先要听清这是谁的声音。那鸿不是得胜者在夸口;他是替被剥皮的、被掳走的、替上百座被屠之城的母亲们说话——这些人没有军队,也无处上诉。对他们来说,「神必叫毁灭者住手」的宣告不是刻毒,而是公义;而公义本是爱的一种形态。也当留意那鸿从未做的事:他没有号召任何人间的报复,没有招聚一兵一卒——伸冤只属于神(1:2)。一个残暴永不遭清算的世界,对谁都不是安慰。

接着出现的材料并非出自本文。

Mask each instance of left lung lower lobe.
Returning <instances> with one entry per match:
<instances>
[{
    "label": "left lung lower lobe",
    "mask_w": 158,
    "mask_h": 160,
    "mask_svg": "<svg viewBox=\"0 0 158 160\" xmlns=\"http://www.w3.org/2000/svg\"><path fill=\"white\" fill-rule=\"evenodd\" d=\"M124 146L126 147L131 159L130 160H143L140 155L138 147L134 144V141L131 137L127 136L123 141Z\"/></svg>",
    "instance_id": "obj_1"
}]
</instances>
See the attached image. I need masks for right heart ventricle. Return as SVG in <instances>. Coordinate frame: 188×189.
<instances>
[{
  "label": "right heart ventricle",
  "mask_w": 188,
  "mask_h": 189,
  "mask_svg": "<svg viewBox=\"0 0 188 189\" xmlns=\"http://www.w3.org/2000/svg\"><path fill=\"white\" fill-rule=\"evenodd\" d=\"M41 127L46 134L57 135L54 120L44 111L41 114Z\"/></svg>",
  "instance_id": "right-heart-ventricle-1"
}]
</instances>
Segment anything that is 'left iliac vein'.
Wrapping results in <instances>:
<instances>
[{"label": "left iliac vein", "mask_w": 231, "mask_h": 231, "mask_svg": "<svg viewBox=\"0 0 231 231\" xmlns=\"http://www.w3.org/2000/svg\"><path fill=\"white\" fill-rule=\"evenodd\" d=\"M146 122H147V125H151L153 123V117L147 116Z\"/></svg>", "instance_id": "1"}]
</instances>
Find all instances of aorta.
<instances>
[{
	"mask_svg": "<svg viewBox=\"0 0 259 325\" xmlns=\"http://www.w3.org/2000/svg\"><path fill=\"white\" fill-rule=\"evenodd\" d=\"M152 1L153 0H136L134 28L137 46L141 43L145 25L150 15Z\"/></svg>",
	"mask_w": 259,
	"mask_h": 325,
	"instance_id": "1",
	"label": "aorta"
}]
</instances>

约拿书说神赦免了尼尼微,那鸿书却说神毁灭了它——到底哪个是真的?
都是真的——两卷书之间隔着约一百五十年。因约拿宣讲而悔改的那一代人,确实蒙了赦免;他们子孙建立的帝国却弃绝了那怜悯,反把残暴锻造到极致,审判终于在公元前612年落下。两卷书合起来读,是从相反的两端讲同一个功课:神的怜悯是真实的,但怜悯不是放纵的执照。耐人寻味的是,两卷书都以问句作结——约拿书终于神为怜悯尼尼微所发的诘问,那鸿书终于万国的反问:谁没有时常遭遇它的恶?怜悯曾经临到;怜悯被人推开。

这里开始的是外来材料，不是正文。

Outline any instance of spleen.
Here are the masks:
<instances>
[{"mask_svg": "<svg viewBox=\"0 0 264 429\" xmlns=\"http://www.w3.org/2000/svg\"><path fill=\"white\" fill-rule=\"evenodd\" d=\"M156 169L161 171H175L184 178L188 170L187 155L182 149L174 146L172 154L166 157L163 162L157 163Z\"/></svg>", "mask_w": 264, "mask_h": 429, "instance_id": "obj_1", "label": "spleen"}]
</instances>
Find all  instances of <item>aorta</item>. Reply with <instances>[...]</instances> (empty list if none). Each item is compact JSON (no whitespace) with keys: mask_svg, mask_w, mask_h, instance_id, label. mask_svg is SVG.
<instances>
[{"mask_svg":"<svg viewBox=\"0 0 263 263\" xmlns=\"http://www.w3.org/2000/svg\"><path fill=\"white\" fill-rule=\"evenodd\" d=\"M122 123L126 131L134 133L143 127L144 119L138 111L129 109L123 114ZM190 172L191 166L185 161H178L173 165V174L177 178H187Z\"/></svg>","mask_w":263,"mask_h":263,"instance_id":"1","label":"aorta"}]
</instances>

「耶和华不轻易发怒」(1:3)这句话,对今天的我有什么意义?
它同时说了两件事——那鸿把它们放在同一口气里:「不轻易发怒」,又「万不以有罪的为无罪」。若你正受冤屈,它的意思是:神的沉默是忍耐,不是缺席——亚述的残暴他看了一个世纪,清算按他的日程到来,而不是按帝国的。若你正在行恶,它的意思是:他的忍耐自有目的——那是留给你回转的余地,正如尼尼微当年一样——但忍耐有期限。无论你身处哪一边,这节经文都把你领到那鸿为读者敞开的同一扇门前:1:7的避难所,在那里,投靠他的人是他一一「认得」的。